§ **WORK REQUEST**:
In the records below, the lines between the one holding "организация" and the one holding "Passer au contenu principal", inclusive, are to be transcribed exactly; no pictures are to be included.

[Saved entries]
==================================================

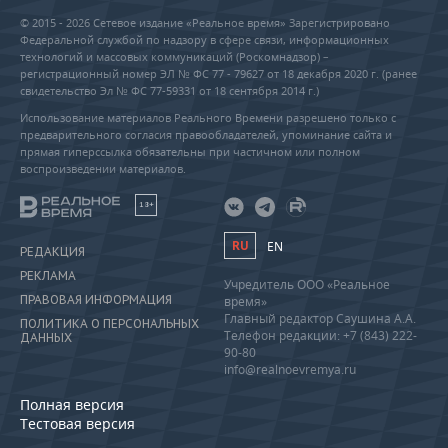
© 2015 - 2026 Сетевое издание «Реальное время» Зарегистрировано
Федеральной службой по надзору в сфере связи, информационных
технологий и массовых коммуникаций (Роскомнадзор) –
регистрационный номер ЭЛ № ФС 77 - 79627 от 18 декабря 2020 г. (ранее
свидетельство Эл № ФС 77-59331 от 18 сентября 2014 г.)
Использование материалов Реального Времени разрешено только с
предварительного согласия правообладателей, упоминание сайта и
прямая гиперссылка обязательны при частичном или полном
воспроизведении материалов.
18+
RU
EN
РЕДАКЦИЯ
РЕКЛАМА
Учредитель ООО «Реальное
ПРАВОВАЯ ИНФОРМАЦИЯ
время»
Главный редактор Саушина А.А.
ПОЛИТИКА О ПЕРСОНАЛЬНЫХ
Телефон редакции: +7 (843) 222-
ДАННЫХ
90-80
info@realnoevremya.ru
Полная версия
Тестовая версия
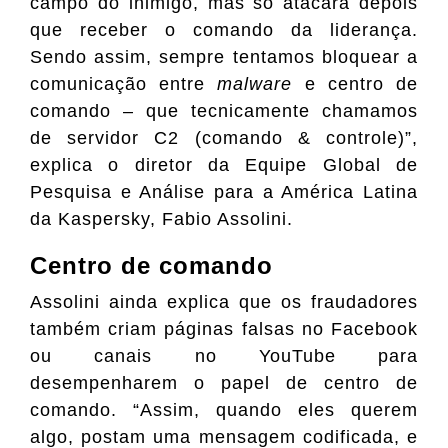
campo do inimigo, mas só atacará depois
que receber o comando da liderança.
Sendo assim, sempre tentamos bloquear a
comunicação entre
malware
e centro de
comando – que tecnicamente chamamos
de servidor C2 (comando & controle)”,
explica o diretor da Equipe Global de
Pesquisa e Análise para a América Latina
da Kaspersky, Fabio Assolini.
Centro de comando
Assolini ainda explica que os fraudadores
também criam páginas falsas no Facebook
ou canais no YouTube para
desempenharem o papel de centro de
comando. “Assim, quando eles querem
algo, postam uma mensagem codificada, e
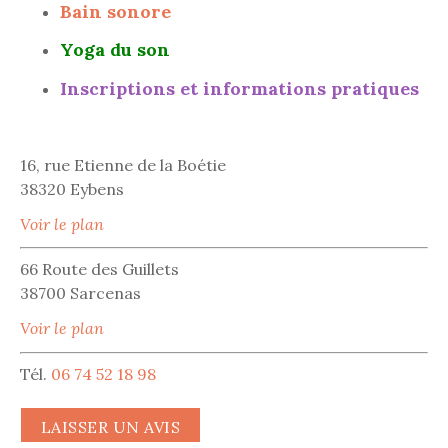
Bain sonore
Yoga du son
Inscriptions et informations pratiques
16, rue Etienne de la Boétie
38320 Eybens
Voir le plan
66 Route des Guillets
38700 Sarcenas
Voir le plan
Tél.
06 74 52 18 98
LAISSER UN AVIS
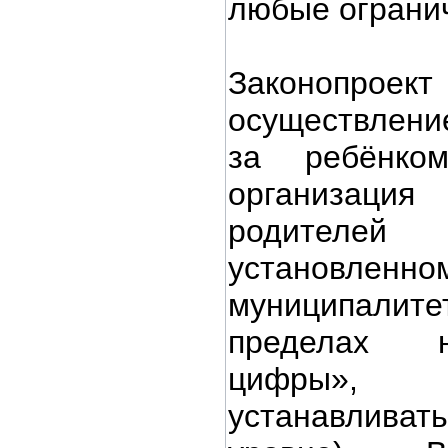
любые ограни
Законопроек
осуществление
за ребёнком
организация
родителе
установленно
муниципали
пределах н
цифры», 
устанавливат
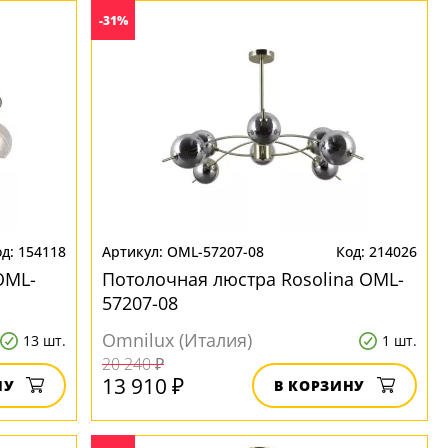
-31%
154118
OML-57207-08
214026
OML-
Потолочная люстра Rosolina OML-
57207-08
Omnilux (Италия)
13 шт.
1 шт.
20 240 ₽
13 910 ₽
НУ
В КОРЗИНУ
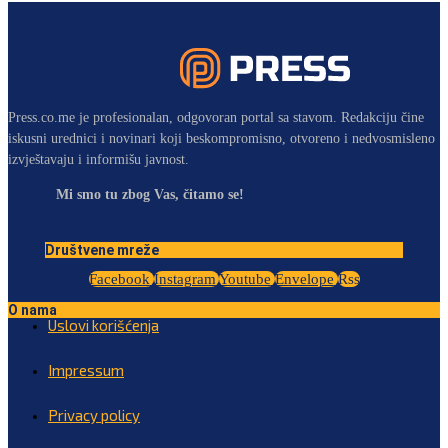
Press.co.me je profesionalan, odgovoran portal sa stavom. Redakciju čine
iskusni urednici i novinari koji beskompromisno, otvoreno i nedvosmisleno
izvještavaju i informišu javnost.
Mi smo tu zbog Vas, čitamo se!
Društvene mreže
Facebook
Instagram
Youtube
Envelope
Rss
O nama
Uslovi korišćenja
Impressum
Privacy policy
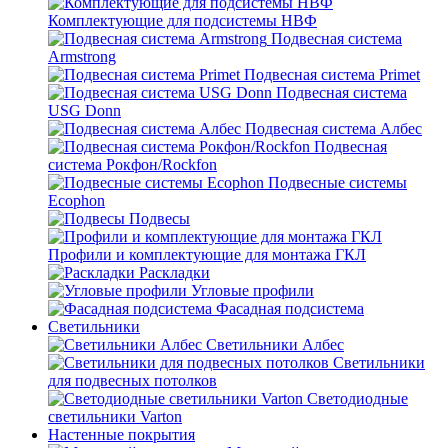
Комплектующие для подсистемы НВФ
Подвесная система
Armstrong
Подвесная система Primet
Подвесная система
USG Donn
Подвесная система Албес
Подвесная
система Рокфон/Rockfon
Подвесные системы
Ecophon
Подвесы
Профили и комплектующие для монтажа ГКЛ
Раскладки
Угловые профили
Фасадная подсистема
Светильники
Светильники Албес
Светильники
для подвесных потолков
Светодиодные
светильники Varton
Настенные покрытия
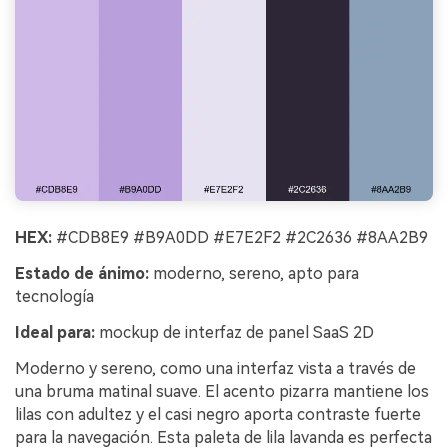
HEX:
#CDB8E9 #B9A0DD #E7E2F2 #2C2636 #8AA2B9
Estado de ánimo:
moderno, sereno, apto para
tecnología
Ideal para:
mockup de interfaz de panel SaaS 2D
Moderno y sereno, como una interfaz vista a través de
una bruma matinal suave. El acento pizarra mantiene los
lilas con adultez y el casi negro aporta contraste fuerte
para la navegación. Esta paleta de lila lavanda es perfecta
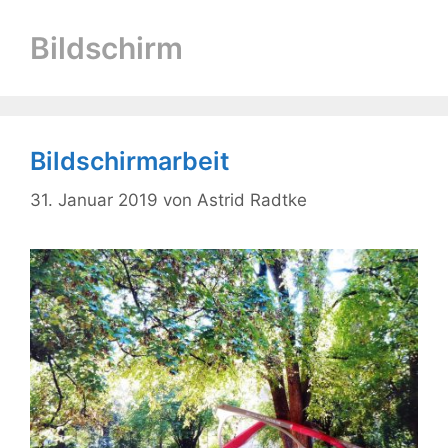
Bildschirm
Bildschirmarbeit
31. Januar 2019
von
Astrid Radtke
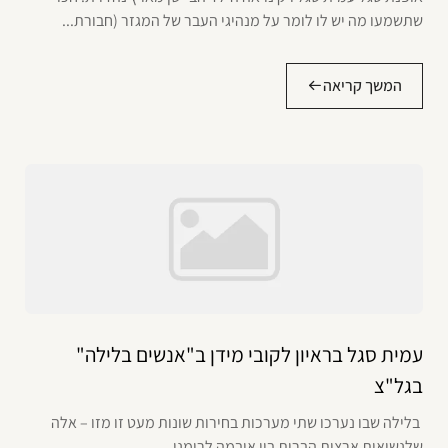
שתשמעו מה יש לו לומר על מנהיגי העבר של המגזר (חבורת...
המשך קריאה
עמית סגל בראיון לקובי מידן ב"אנשים בלילה"
בגל"צ
בלילה שבו נערכו שתי מערכות בחירות שונות מעט זו מזו – אלה
שלנשיאות ארצות הברית בין אובמה לרומני...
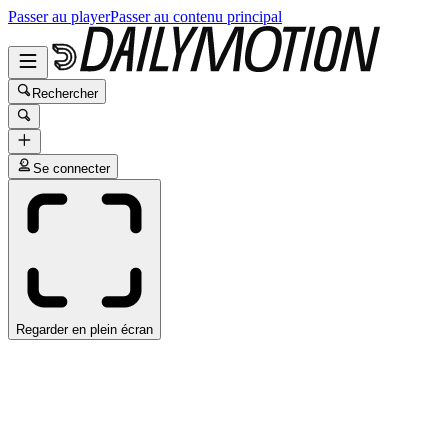
Passer au player
Passer au contenu principal
Rechercher
Se connecter
Regarder en plein écran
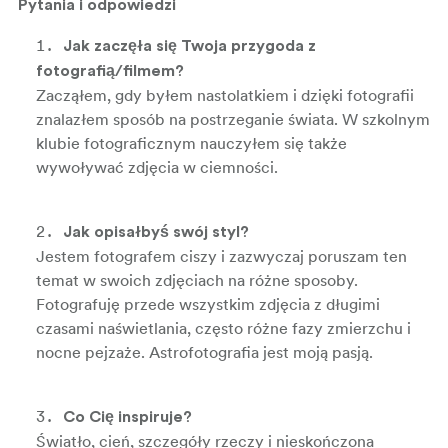
Pytania i odpowiedzi
Jak zaczęła się Twoja przygoda z
fotografią/filmem?
Zacząłem, gdy byłem nastolatkiem i dzięki fotografii
znalazłem sposób na postrzeganie świata. W szkolnym
klubie fotograficznym nauczyłem się także
wywoływać zdjęcia w ciemności.
Jak opisałbyś swój styl?
Jestem fotografem ciszy i zazwyczaj poruszam ten
temat w swoich zdjęciach na różne sposoby.
Fotografuję przede wszystkim zdjęcia z długimi
czasami naświetlania, często różne fazy zmierzchu i
nocne pejzaże. Astrofotografia jest moją pasją.
Co Cię inspiruje?
Światło, cień, szczegóły rzeczy i nieskończona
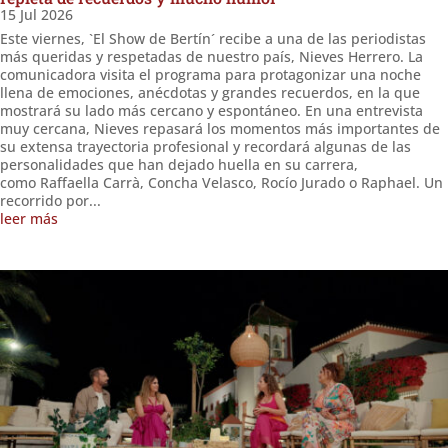
15 Jul 2026
Este viernes, `El Show de Bertín´ recibe a una de las periodistas
más queridas y respetadas de nuestro país, Nieves Herrero. La
comunicadora visita el programa para protagonizar una noche
llena de emociones, anécdotas y grandes recuerdos, en la que
mostrará su lado más cercano y espontáneo. En una entrevista
muy cercana, Nieves repasará los momentos más importantes de
su extensa trayectoria profesional y recordará algunas de las
personalidades que han dejado huella en su carrera,
como Raffaella Carrà, Concha Velasco, Rocío Jurado o Raphael. Un
recorrido por...
leer más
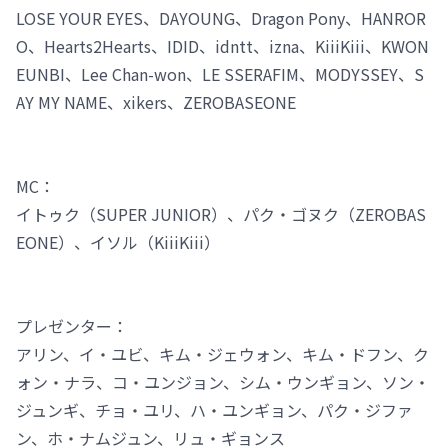
LOSE YOUR EYES、DAYOUNG、Dragon Pony、HANROR
O、Hearts2Hearts、IDID、idntt、izna、KiiiKiii、KWON
EUNBI、Lee Chan-won、LE SSERAFIM、MODYSSEY、S
AY MY NAME、xikers、ZEROBASEONE
MC：
イトゥク（SUPER JUNIOR）、パク・ゴヌク（ZEROBAS
EONE）、イソル（KiiiKiii）
プレゼンター：
アリン、イ・ユビ、キム・ジェウォン、キム・ドフン、ク
ォン・ナラ、コ・ユンジョン、シム・ウンギョン、ソン・
ジュンギ、チョ・ユリ、ハ・ユンギョン、パク・ジファ
ン、ホ・ナムジュン、リュ・ギョンス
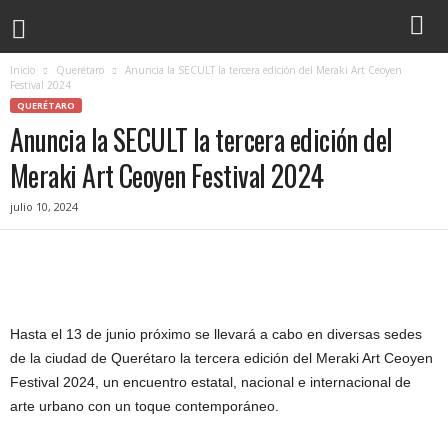
Inicio
Querétaro
Anuncia la SECULT la tercera edición del Meraki Art Ceoyen
Festival 2024
QUERÉTARO
Anuncia la SECULT la tercera edición del
Meraki Art Ceoyen Festival 2024
julio 10, 2024
Hasta el 13 de junio próximo se llevará a cabo en diversas sedes
de la ciudad de Querétaro la tercera edición del Meraki Art Ceoyen
Festival 2024, un encuentro estatal, nacional e internacional de
arte urbano con un toque contemporáneo.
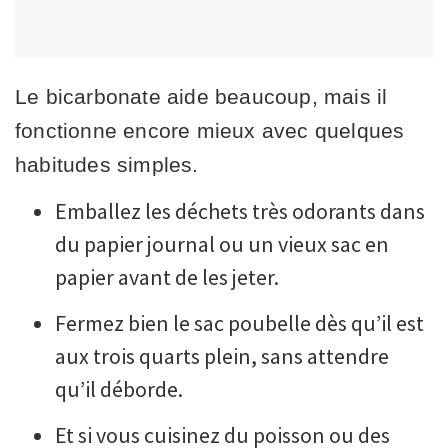
Le bicarbonate aide beaucoup, mais il
fonctionne encore mieux avec quelques
habitudes simples.
Emballez les déchets très odorants dans
du papier journal ou un vieux sac en
papier avant de les jeter.
Fermez bien le sac poubelle dès qu’il est
aux trois quarts plein, sans attendre
qu’il déborde.
Et si vous cuisinez du poisson ou des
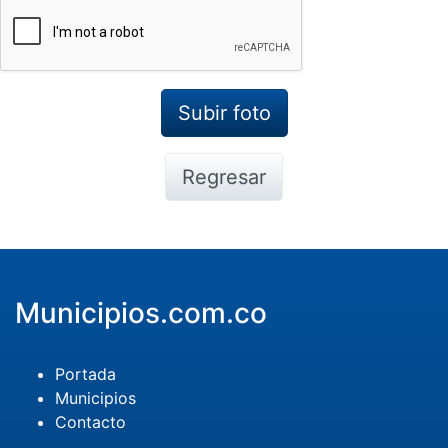
Regresar
Municipios.com.co
Portada
Municipios
Contacto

==================================================

§ **COMPLETED EXERCISE**:
организация
родителе
установленно
муниципали
пределах н
цифры», 
устанавливат
-31%
154118
OML-57207-08
214026
OML-
Потолочная люстра Rosolina OML-
57207-08
Omnilux (Италия)
13 шт.
1 шт.
20 240 ₽
13 910 ₽
НУ
В КОРЗИНУ
Press.co.me je profesionalan, odgovoran portal sa stavom. Redakciju čine
iskusni urednici i novinari koji beskompromisno, otvoreno i nedvosmisleno
izvještavaju i informišu javnost.
Mi smo tu zbog Vas, čitamo se!
Društvene mreže
Facebook
Instagram
Youtube
Envelope
Rss
O nama
Uslovi korišćenja
Impressum
Privacy policy
Комплектующие для подсистемы НВФ
Подвесная система
Armstrong
Подвесная система Primet
Подвесная система
USG Donn
Подвесная система Албес
Подвесная
система Рокфон/Rockfon
Подвесные системы
Ecophon
Подвесы
Профили и комплектующие для монтажа ГКЛ
Раскладки
Угловые профили
Фасадная подсистема
Светильники
Светильники Албес
Светильники
для подвесных потолков
Светодиодные
светильники Varton
Настенные покрытия
HEX:
#CDB8E9 #B9A0DD #E7E2F2 #2C2636 #8AA2B9
Estado de ánimo:
moderno, sereno, apto para
tecnología
Ideal para:
mockup de interfaz de panel SaaS 2D
Moderno y sereno, como una interfaz vista a través de
una bruma matinal suave. El acento pizarra mantiene los
lilas con adultez y el casi negro aporta contraste fuerte
para la navegación. Esta paleta de lila lavanda es perfecta
Bildschirm
Bildschirmarbeit
31. Januar 2019
von
Astrid Radtke
שתשמעו מה יש לו לומר על מנהיגי העבר של המגזר (חבורת...
המשך קריאה
עמית סגל בראיון לקובי מידן ב"אנשים בלילה"
בגל"צ
בלילה שבו נערכו שתי מערכות בחירות שונות מעט זו מזו – אלה
שלנשיאות ארצות הברית בין אובמה לרומני...
Passer au player
Passer au contenu principal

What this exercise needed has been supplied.